» **SOURCE RECORDS**:
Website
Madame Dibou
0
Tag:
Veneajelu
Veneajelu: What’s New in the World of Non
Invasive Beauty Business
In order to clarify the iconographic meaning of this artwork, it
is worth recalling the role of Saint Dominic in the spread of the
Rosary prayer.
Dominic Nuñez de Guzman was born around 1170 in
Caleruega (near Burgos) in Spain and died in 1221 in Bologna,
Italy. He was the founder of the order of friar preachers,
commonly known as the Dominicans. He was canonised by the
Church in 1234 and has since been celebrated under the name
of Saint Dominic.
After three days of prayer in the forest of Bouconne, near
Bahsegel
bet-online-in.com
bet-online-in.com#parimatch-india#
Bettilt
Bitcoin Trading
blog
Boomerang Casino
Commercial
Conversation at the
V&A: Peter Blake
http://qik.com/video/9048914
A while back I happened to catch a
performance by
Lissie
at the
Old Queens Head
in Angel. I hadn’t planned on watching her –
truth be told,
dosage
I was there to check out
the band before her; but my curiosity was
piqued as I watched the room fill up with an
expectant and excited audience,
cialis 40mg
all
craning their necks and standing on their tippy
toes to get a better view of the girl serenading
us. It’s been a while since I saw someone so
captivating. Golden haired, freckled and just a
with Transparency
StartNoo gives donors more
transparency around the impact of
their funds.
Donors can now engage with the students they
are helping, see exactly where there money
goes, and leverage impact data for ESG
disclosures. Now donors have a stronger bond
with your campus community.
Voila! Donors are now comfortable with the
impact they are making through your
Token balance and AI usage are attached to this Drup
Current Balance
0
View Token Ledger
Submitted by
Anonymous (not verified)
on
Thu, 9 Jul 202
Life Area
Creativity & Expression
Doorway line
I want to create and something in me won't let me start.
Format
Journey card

» **WHAT THE EXERCISE ASKS**: What is the number of lines in these records that contain "online"? Reply with the number only.

» **TASK SOLUTION**: 2